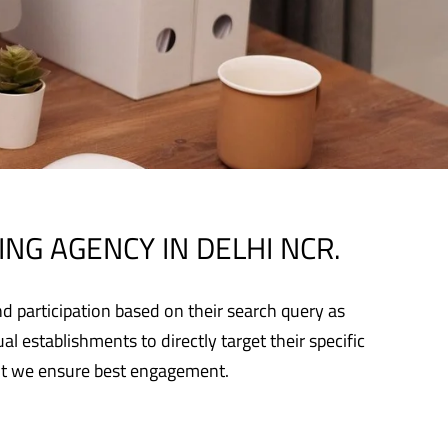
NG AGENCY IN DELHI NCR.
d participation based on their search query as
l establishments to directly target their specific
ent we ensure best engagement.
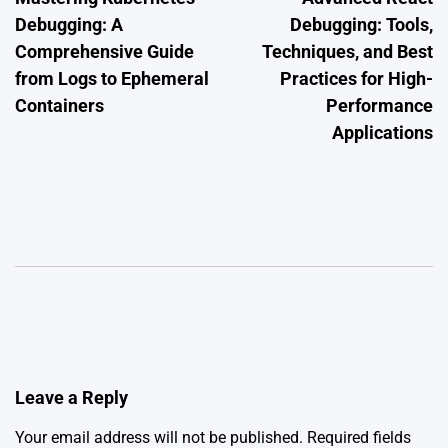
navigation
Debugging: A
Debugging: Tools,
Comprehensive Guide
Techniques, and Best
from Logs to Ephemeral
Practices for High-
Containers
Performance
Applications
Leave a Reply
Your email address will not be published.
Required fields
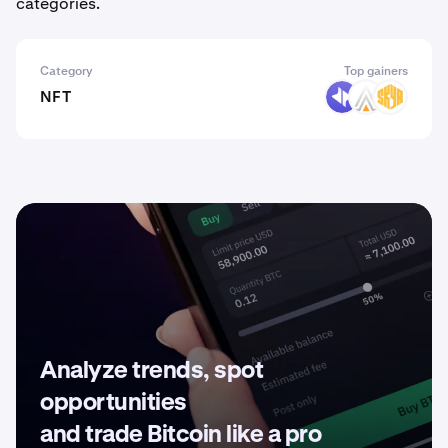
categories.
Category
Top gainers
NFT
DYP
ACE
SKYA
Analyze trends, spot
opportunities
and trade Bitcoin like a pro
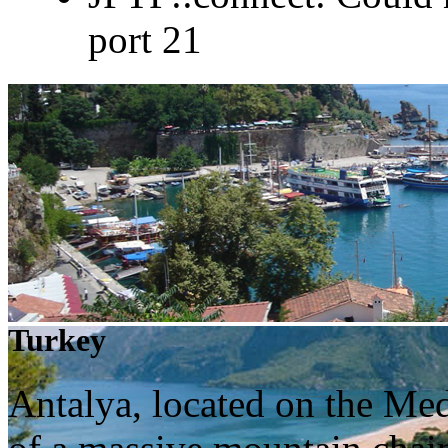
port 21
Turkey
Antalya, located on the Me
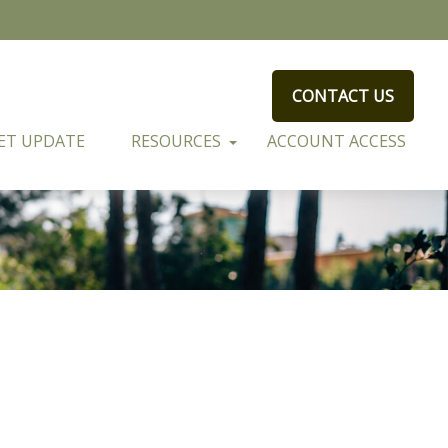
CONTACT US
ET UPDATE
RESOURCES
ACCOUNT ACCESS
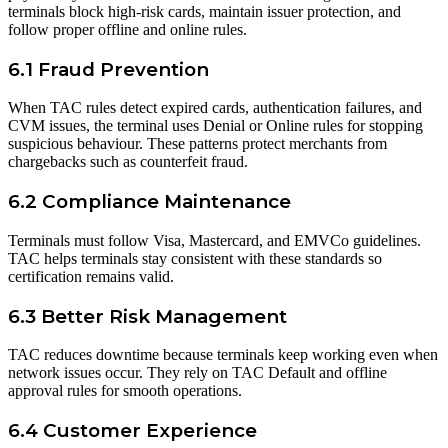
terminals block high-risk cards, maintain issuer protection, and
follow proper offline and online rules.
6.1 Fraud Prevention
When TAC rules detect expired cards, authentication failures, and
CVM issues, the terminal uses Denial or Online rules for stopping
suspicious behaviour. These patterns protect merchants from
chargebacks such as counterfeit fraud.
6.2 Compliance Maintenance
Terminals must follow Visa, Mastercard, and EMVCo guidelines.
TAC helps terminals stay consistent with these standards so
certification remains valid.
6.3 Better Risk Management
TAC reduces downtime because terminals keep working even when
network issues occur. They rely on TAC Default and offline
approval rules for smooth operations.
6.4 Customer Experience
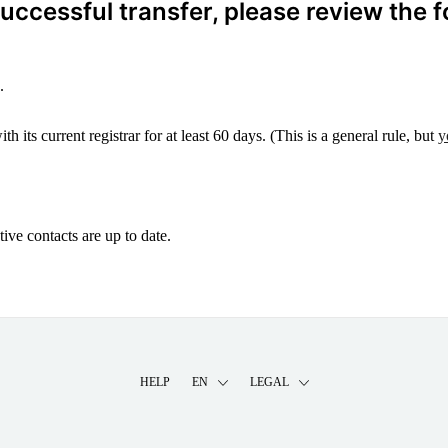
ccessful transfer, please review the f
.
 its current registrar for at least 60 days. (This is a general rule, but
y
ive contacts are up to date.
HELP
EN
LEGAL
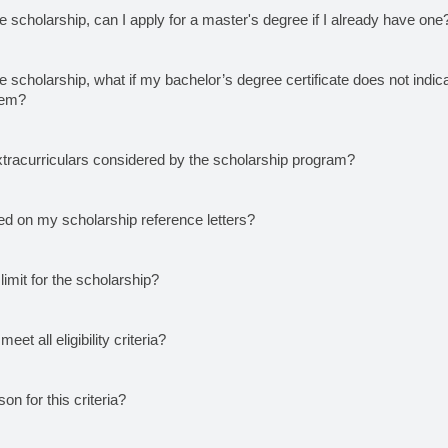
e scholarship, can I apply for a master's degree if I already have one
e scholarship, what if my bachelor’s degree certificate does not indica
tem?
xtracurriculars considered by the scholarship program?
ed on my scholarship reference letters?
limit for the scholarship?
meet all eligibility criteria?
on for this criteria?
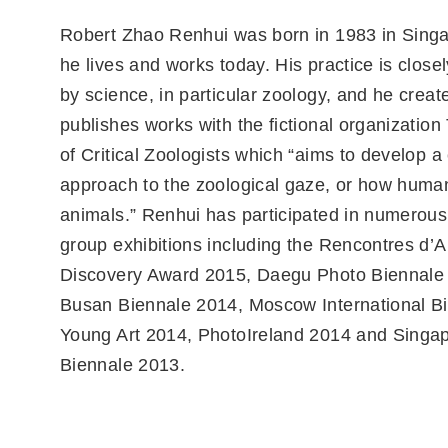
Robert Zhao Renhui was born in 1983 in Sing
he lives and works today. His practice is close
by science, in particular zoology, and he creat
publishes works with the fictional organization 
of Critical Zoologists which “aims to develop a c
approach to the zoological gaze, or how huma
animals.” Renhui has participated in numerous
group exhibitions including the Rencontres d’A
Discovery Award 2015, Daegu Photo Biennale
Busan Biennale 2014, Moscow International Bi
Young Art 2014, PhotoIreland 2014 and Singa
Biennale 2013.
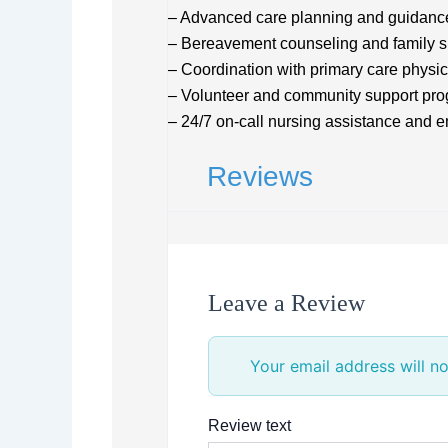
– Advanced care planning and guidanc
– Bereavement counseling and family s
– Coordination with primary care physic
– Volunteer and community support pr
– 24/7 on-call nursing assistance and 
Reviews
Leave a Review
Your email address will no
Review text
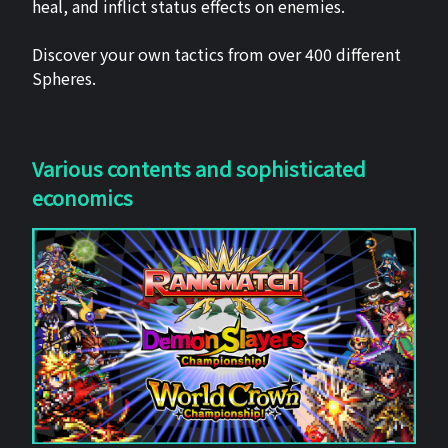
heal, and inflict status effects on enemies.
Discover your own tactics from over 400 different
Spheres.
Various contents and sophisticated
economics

> _Exercise_:
The result should be the full material above, word for word, with its pictures omitted.

> _Output of the task_:
NG AGENCY IN DELHI NCR.
d participation based on their search query as
l establishments to directly target their specific
ent we ensure best engagement.
navigation
Debugging: A
Debugging: Tools,
Comprehensive Guide
Techniques, and Best
from Logs to Ephemeral
Practices for High-
Containers
Performance
Applications
Leave a Reply
Your email address will not be published.
Required fields
categories.
Category
Top gainers
NFT
DYP
ACE
SKYA
Analyze trends, spot
opportunities
and trade Bitcoin like a pro
port 21
Turkey
Antalya, located on the Me
CONTACT US
ET UPDATE
RESOURCES
ACCOUNT ACCESS
terminals block high-risk cards, maintain issuer protection, and
follow proper offline and online rules.
6.1 Fraud Prevention
When TAC rules detect expired cards, authentication failures, and
CVM issues, the terminal uses Denial or Online rules for stopping
suspicious behaviour. These patterns protect merchants from
chargebacks such as counterfeit fraud.
6.2 Compliance Maintenance
Terminals must follow Visa, Mastercard, and EMVCo guidelines.
TAC helps terminals stay consistent with these standards so
certification remains valid.
6.3 Better Risk Management
TAC reduces downtime because terminals keep working even when
network issues occur. They rely on TAC Default and offline
approval rules for smooth operations.
6.4 Customer Experience
ccessful transfer, please review the f
.
 its current registrar for at least 60 days. (This is a general rule, but
y
ive contacts are up to date.
HELP
EN
LEGAL
e scholarship, can I apply for a master's degree if I already have one
e scholarship, what if my bachelor’s degree certificate does not indica
tem?
xtracurriculars considered by the scholarship program?
ed on my scholarship reference letters?
limit for the scholarship?
meet all eligibility criteria?
on for this criteria?
Robert Zhao Renhui was born in 1983 in Sing
he lives and works today. His practice is close
by science, in particular zoology, and he creat
publishes works with the fictional organization 
of Critical Zoologists which “aims to develop a c
approach to the zoological gaze, or how huma
animals.” Renhui has participated in numerous
group exhibitions including the Rencontres d’A
Discovery Award 2015, Daegu Photo Biennale
Busan Biennale 2014, Moscow International Bi
Young Art 2014, PhotoIreland 2014 and Singa
Biennale 2013.
– Advanced care planning and guidanc
– Bereavement counseling and family s
– Coordination with primary care physic
– Volunteer and community support pr
– 24/7 on-call nursing assistance and 
Reviews
Leave a Review
Your email address will no
Review text
heal, and inflict status effects on enemies.
Discover your own tactics from over 400 different
Spheres.
Various contents and sophisticated
economics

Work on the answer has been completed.